ROEMER (Olaus)

, a noted Danish astronomer and mathematician, was born at Arhusen in Jutland, 1644; and at 18 years of age was sent to the university of Copenhagen. He applied assiduously to the study of the mathematics and astronomy, and became so expert in those sciences, that when Picard was sent by Lewis the XIVth in 1671, to make observations in the north, he was greatly surprised and pleased with him. He engaged him to return with him to France, and had him presented to the king, who honoured him with the dauphin as a pupil in mathematics, and settled a pension upon him. He was joined with Picard and Cassini, in making astronomical observations; and in 1672 he was admitted a member of the academy of sciences.

During the ten years he resided at Paris, he gained great reputation by his discoveries; yet it is said he complained afterwards, that his coadjutors ran away with the honour of many things which belonged to him. Here it was that Roemer, first of any one, found out the velocity with which light moves, by means of the eclipses of Jupiter's satellites. He had observed for many years that, when Jupiter was at his greatest distance from the earth, where he could be observed, the emersions of his first satellite happened constantly 15 or 16 minutes later than the calculation gave them. Hence he concluded that the light reflected by Jupiter took up this time in running over the excess of distance, and consequently that it took up 16 or 18 minutes in running over the diameter of the earth's orbit, and 8 or 9 in coming from the sun to us, provided its velocity was nearly uniform. This discovery had at first many opposers; but it was afterwards confirmed by Dr. Bradley in the most ingenious and beautiful manner.

In 1681 Roemer was recalled back to his own country by Christian the Vth, king of Denmark, who made him professor of astronomy at Copenhagen.

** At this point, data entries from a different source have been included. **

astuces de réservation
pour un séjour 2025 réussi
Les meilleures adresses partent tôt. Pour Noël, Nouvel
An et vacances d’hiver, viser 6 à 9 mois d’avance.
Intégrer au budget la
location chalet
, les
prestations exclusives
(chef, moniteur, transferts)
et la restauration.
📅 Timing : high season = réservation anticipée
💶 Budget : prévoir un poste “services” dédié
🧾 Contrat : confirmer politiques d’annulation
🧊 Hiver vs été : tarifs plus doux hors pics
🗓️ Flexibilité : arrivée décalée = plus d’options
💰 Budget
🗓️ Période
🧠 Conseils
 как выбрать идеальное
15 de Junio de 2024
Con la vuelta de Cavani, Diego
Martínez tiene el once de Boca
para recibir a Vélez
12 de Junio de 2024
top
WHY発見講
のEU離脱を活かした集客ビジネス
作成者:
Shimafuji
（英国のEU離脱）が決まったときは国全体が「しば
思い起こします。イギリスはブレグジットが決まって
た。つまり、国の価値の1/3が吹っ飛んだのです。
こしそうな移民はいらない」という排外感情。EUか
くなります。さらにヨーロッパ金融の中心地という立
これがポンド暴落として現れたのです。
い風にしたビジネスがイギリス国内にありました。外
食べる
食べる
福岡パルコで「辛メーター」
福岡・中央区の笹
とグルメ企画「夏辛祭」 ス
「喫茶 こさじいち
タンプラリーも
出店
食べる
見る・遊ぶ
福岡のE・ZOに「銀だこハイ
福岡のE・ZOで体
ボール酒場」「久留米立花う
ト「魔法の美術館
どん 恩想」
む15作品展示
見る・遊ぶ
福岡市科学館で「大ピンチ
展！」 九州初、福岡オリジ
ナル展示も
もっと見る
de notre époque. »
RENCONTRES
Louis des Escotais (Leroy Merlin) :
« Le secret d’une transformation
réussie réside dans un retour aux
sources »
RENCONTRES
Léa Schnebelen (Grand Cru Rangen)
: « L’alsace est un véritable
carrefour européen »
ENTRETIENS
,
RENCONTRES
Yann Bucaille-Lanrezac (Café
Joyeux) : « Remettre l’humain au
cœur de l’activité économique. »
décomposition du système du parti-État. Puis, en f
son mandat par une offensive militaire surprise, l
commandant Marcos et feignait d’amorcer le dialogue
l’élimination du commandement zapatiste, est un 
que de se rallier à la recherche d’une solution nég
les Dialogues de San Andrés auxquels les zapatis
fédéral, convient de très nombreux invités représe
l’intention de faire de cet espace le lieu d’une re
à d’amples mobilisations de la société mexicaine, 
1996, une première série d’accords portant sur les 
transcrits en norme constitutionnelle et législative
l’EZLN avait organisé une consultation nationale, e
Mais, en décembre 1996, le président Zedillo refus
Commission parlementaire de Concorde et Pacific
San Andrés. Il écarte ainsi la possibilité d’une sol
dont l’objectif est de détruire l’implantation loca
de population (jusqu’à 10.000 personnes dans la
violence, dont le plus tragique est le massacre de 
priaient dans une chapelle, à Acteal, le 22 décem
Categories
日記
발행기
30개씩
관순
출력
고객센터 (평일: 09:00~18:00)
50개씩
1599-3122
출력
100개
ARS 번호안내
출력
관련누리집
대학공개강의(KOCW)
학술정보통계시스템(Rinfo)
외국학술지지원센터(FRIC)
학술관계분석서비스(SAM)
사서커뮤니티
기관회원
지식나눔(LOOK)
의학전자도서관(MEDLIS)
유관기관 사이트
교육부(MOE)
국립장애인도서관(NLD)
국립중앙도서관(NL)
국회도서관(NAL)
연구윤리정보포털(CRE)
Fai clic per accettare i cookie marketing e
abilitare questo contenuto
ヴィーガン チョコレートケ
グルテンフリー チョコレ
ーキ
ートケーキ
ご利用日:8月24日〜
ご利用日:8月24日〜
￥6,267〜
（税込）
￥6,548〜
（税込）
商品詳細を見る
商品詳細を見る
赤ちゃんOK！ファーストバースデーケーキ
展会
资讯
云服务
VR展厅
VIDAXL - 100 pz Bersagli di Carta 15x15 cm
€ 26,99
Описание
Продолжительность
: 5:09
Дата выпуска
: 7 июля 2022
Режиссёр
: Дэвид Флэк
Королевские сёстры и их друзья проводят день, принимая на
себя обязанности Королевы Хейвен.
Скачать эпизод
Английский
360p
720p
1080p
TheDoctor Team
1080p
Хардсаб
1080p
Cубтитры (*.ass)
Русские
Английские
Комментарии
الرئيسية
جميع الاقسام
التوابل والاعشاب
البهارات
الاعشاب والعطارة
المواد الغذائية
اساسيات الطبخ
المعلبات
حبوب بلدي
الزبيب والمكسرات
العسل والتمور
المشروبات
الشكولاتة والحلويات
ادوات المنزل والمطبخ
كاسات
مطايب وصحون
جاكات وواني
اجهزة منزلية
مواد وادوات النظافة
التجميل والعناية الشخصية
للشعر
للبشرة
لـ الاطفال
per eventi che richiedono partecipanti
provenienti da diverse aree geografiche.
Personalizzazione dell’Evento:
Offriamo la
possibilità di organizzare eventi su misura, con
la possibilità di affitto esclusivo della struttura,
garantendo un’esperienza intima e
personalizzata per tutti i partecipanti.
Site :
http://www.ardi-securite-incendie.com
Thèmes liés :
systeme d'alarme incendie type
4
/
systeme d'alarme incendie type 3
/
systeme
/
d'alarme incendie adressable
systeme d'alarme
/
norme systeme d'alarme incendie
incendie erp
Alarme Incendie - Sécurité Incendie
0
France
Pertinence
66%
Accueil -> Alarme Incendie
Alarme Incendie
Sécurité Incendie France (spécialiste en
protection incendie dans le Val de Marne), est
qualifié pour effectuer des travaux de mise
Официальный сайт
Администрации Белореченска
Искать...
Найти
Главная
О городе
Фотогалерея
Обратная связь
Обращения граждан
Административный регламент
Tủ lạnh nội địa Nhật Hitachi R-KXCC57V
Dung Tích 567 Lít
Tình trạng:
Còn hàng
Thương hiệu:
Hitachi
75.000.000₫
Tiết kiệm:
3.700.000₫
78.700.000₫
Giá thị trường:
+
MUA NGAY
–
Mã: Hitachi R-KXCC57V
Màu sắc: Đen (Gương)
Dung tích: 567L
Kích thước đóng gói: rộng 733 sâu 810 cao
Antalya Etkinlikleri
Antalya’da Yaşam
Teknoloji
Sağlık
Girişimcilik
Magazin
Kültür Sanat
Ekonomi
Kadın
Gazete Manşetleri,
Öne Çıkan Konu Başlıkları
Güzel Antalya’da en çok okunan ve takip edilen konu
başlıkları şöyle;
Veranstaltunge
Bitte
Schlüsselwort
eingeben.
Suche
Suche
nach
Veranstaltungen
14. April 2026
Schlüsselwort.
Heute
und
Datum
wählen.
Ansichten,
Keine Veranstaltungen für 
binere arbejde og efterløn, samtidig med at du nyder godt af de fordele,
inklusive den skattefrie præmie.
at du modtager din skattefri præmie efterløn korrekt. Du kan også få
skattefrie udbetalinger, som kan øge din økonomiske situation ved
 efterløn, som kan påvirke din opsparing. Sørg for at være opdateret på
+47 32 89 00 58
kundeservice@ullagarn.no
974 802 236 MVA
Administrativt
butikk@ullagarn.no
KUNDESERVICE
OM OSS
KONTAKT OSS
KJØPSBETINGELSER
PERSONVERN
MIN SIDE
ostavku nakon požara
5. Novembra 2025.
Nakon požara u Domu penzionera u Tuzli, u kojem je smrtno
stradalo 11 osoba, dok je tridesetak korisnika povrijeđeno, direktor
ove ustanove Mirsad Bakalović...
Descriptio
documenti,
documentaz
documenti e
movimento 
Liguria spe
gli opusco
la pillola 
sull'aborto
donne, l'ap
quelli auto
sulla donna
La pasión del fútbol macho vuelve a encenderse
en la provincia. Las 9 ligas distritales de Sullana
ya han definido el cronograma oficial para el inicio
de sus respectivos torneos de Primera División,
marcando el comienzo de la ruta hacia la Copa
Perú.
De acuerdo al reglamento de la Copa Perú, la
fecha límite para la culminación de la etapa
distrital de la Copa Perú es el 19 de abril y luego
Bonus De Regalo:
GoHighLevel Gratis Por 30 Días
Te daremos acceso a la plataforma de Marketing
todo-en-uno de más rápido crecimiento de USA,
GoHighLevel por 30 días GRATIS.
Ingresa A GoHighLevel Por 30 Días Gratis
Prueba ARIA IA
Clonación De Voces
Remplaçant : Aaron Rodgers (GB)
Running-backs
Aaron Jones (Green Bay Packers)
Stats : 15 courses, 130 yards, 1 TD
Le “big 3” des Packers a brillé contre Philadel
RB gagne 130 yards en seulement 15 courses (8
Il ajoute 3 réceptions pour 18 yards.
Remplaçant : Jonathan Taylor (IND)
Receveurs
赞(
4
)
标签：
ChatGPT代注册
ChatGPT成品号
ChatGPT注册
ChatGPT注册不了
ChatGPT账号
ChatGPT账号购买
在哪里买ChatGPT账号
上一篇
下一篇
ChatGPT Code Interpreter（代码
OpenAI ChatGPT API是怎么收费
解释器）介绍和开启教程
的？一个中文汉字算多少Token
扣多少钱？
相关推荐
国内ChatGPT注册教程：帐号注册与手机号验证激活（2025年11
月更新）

The king employed him also in reforming the coin and the architecture, in regulating the weights and measures, and in measuring and laying out the high roads throughout the kingdom; offices which he discharged with the greatest credit and satisfaction. In consequence he was honoured by the king with the appointment of chancellor of the exchequer and other dignities. Finally he became counsellor of state and burgomaster of, Copen- | hagen, under Frederic the IVth, the successor of Christian. Roemer was preparing to publish the result of his observations, when he died the 19th of September 1710, at 66 years of age: but this loss was supplied by Horrebow, his disciple, then professor of astronomy at Copenhagen, who published, in 4to, 1753, various observations of Roemer, with his method of observing, under the title of Basis Astronomiæ.—He had also printed various astronomical observations and pieces, in several volumes of the Memoirs of the Royal Academy of Sciences at Paris, of the institution of 1666, particularly vol. 1 and 10 of that collection.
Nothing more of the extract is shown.